Even though he had attained the respectable age of fifty-eight and had not long buried a most faithful and hard-working helpmate, the worthy farmer was conscious of a glow of admiration. Though the girl’s eyes were blue, the hair and brows were distinctly dark, and the complexion of the brunette order—a combination somewhat unusual and very striking. Her figure was, as has been said, tall and slight, yet with vigour as well as grace in every movement: she alighted on the ground as easily and as lightly as though she had been a bird.
‘Well done!’ ejaculated Fiander. ‘And what might your name be if it bain’t Stelling?’
‘My name is Goldring,’ she replied a little haughtily. ‘Rosalie Goldring.

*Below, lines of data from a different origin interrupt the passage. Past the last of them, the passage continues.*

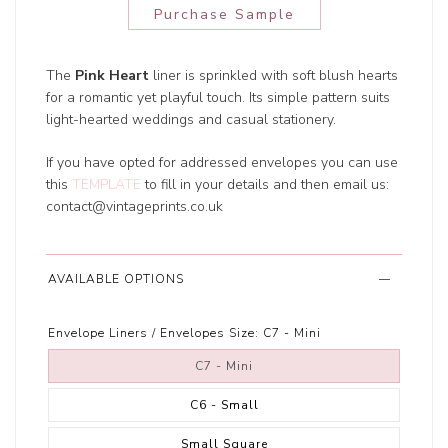
Purchase Sample
The
Pink Heart
liner is sprinkled with soft blush hearts
for a romantic yet playful touch. Its simple pattern suits
light-hearted weddings and casual stationery.
If you have opted for addressed envelopes you can use
this
TEMPLATE
to fill in your details and then email us:
contact@vintageprints.co.uk
AVAILABLE OPTIONS
Envelope Liners / Envelopes Size:
C7 - Mini
C7 - Mini
C6 - Small
Small Square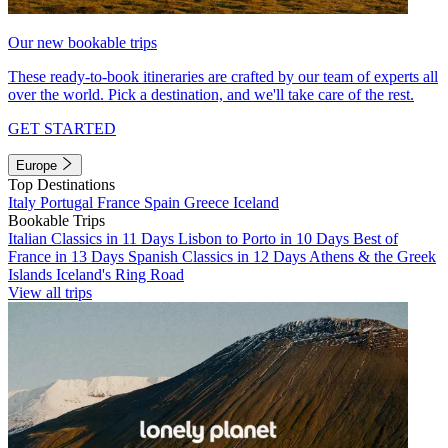
Our new bookable trips
These ready-to-book itineraries are crafted by our team of experts all
over the world. Pick a destination, and we'll take care of the rest.
GET STARTED
Europe
Top Destinations
Italy
Portugal
France
Spain
Greece
Iceland
Bookable Trips
Italian Classics in 11 Days
Lisbon to Porto in 10 Days
Best of
France in 13 Days
Spanish Classics in 12 Days
Athens & the Greek
Islands
Iceland's Ring Road
View all trips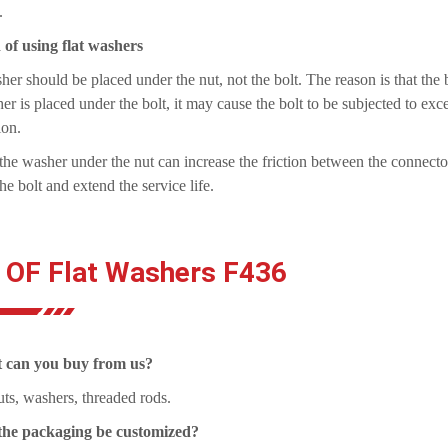
.
of using flat washers
er should be placed under the nut, not the bolt. The reason is that the bol
er is placed under the bolt, it may cause the bolt to be subjected to excess
ion.
the washer under the nut can increase the friction between the connector
the bolt and extend the service life.
 OF Flat Washers F436
 can you buy from us?
uts, washers, threaded rods.
the packaging be customized?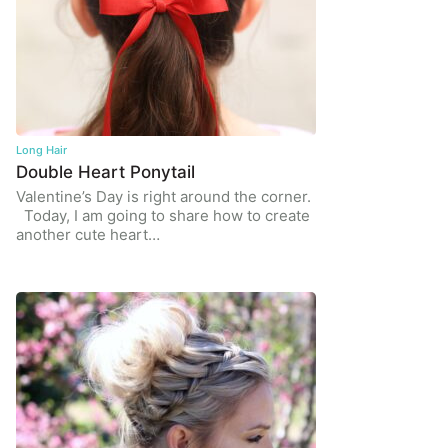
Long Hair
Double Heart Ponytail
Valentine’s Day is right around the corner.
Today, I am going to share how to create
another cute heart…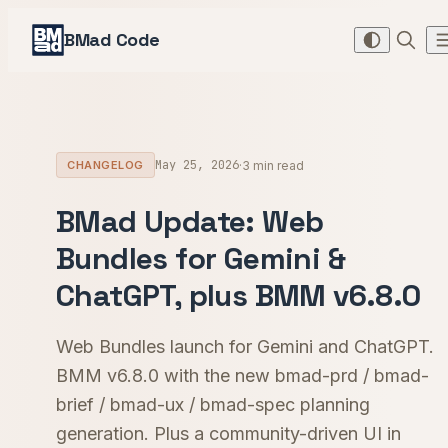
BMad Code
May 25, 2026
·
3 min read
CHANGELOG
BMad Update: Web
Bundles for Gemini &
ChatGPT, plus BMM v6.8.0
Web Bundles launch for Gemini and ChatGPT.
BMM v6.8.0 with the new bmad-prd / bmad-
brief / bmad-ux / bmad-spec planning
generation. Plus a community-driven UI in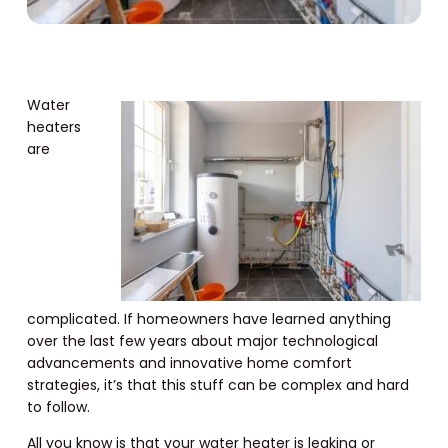
Water
heaters
are
complicated. If homeowners have learned anything
over the last few years about major technological
advancements and innovative home comfort
strategies, it’s that this stuff can be complex and hard
to follow.
All you know is that your water heater is leaking or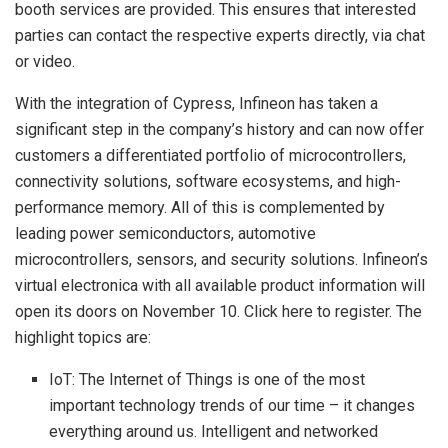
booth services are provided. This ensures that interested
parties can contact the respective experts directly, via chat
or video.
With the integration of Cypress, Infineon has taken a
significant step in the company’s history and can now offer
customers a differentiated portfolio of microcontrollers,
connectivity solutions, software ecosystems, and high-
performance memory. All of this is complemented by
leading power semiconductors, automotive
microcontrollers, sensors, and security solutions. Infineon’s
virtual electronica with all available product information will
open its doors on November 10. Click here to register. The
highlight topics are:
IoT: The Internet of Things is one of the most
important technology trends of our time – it changes
everything around us. Intelligent and networked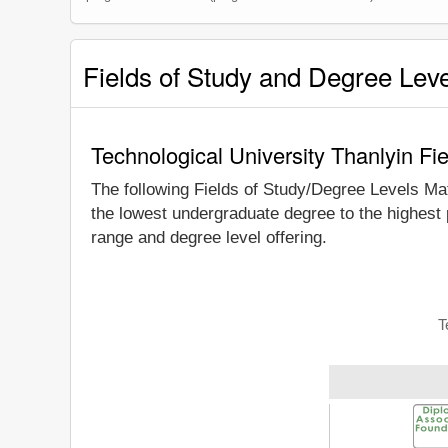
Fields of Study and Degree Lev
Technological University Thanlyin Fi
The following Fields of Study/Degree Levels Ma
the lowest undergraduate degree to the highest 
range and degree level offering.
T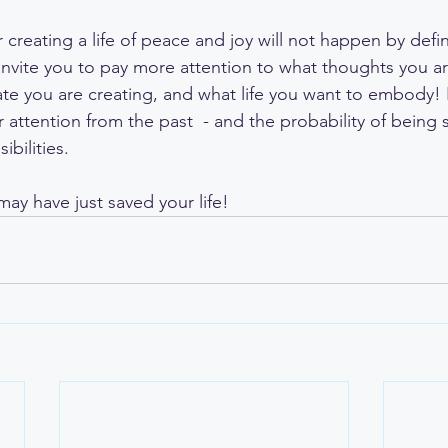
creating a life of peace and joy will not happen by defin
 invite you to pay more attention to what thoughts you ar
te you are creating, and what life you want to embody! B
 attention from the past  - and the probability of being 
ibilities. 
may have just saved your life!  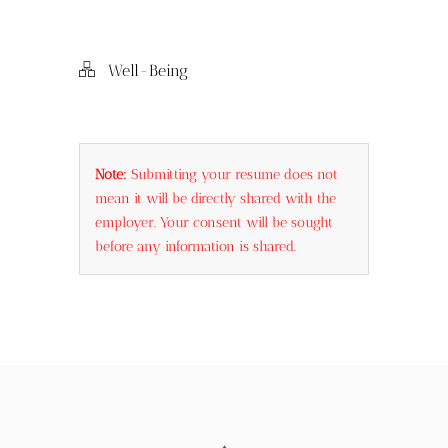
Embrace Self-
Winning
mast
Compassion
Interview Self-
nego
Introduction
Well-Being
Note:
Submitting your resume does not
mean it will be directly shared with the
employer. Your consent will be sought
before any information is shared.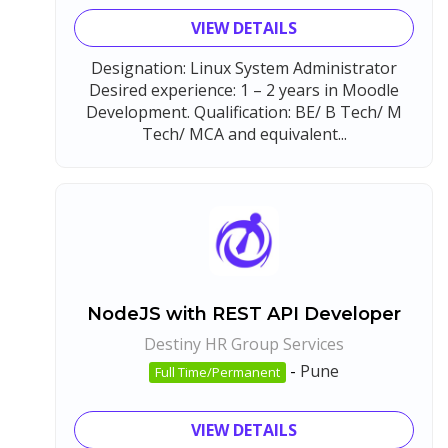
VIEW DETAILS
Designation: Linux System Administrator
Desired experience: 1 – 2 years in Moodle
Development. Qualification: BE/ B Tech/ M
Tech/ MCA and equivalent...
NodeJS with REST API Developer
Destiny HR Group Services
-
Pune
Full Time/Permanent
VIEW DETAILS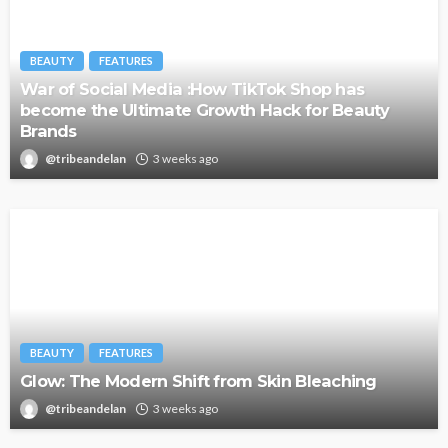
BEAUTY
FEATURES
War of Social Media :How TikTok Shop has
become the Ultimate Growth Hack for Beauty
Brands
@tribeandelan
3 weeks ago
BEAUTY
FEATURES
Glow: The Modern Shift from Skin Bleaching
@tribeandelan
3 weeks ago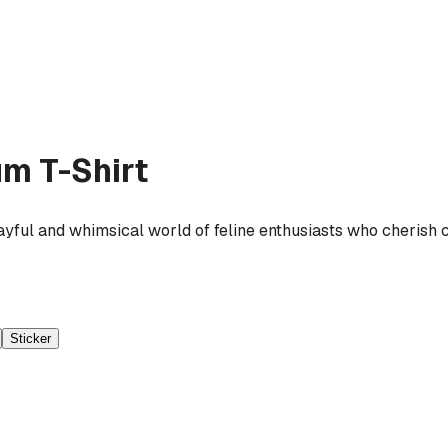
m T-Shirt
yful and whimsical world of feline enthusiasts who cherish c
Sticker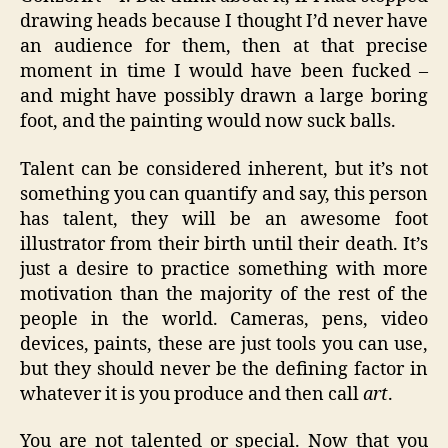
drawing heads because I thought I’d never have
an audience for them, then at that precise
moment in time I would have been fucked –
and might have possibly drawn a large boring
foot, and the painting would now suck balls.
Talent can be considered inherent, but it’s not
something you can quantify and say, this person
has talent, they will be an awesome foot
illustrator from their birth until their death. It’s
just a desire to practice something with more
motivation than the majority of the rest of the
people in the world. Cameras, pens, video
devices, paints, these are just tools you can use,
but they should never be the defining factor in
whatever it is you produce and then call
art
.
You are not talented or special. Now that you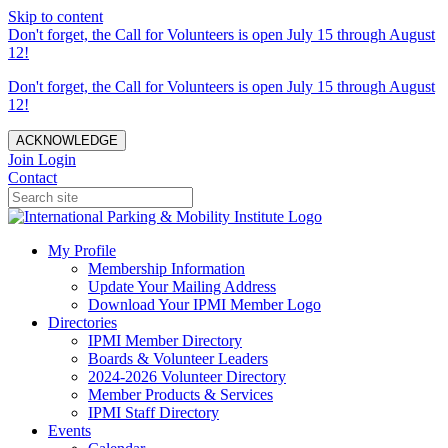
Skip to content
Don't forget, the Call for Volunteers is open July 15 through August
12!
Don't forget, the Call for Volunteers is open July 15 through August
12!
ACKNOWLEDGE
Join
Login
Contact
My Profile
Membership Information
Update Your Mailing Address
Download Your IPMI Member Logo
Directories
IPMI Member Directory
Boards & Volunteer Leaders
2024-2026 Volunteer Directory
Member Products & Services
IPMI Staff Directory
Events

My mother was Mr. Stelling’s daughter.’
‘Well now,’ returned the farmer, smiling cheerfully, ‘Goldring! and that’s a pretty name too—partic’lar for a maid—a token I might say! Rosalie did you tell me, miss? I do mind a song as I used to hear when I were a boy about Rosalie the Prairie Flower.’ She had picked up her hat and stood gazing at him discontentedly.
‘I suppose everything is sold by this time?’ she said. ‘My dear grandfather’s mare, and the trap, and even my cocks and hens. Dear grandfather! he always used to tell me that everything in the whole place was to be mine when he died—and now they won’t so much as leave me the old rooster.’
‘Poor maid!’ ejaculated Fiander, full of commiseration, and guiltily conscious of having bought that turnip-hoer a bargain. ‘’T is unfort’nate for ye, I’m sure. Did n’t your grandfather make no provision for ’ee?’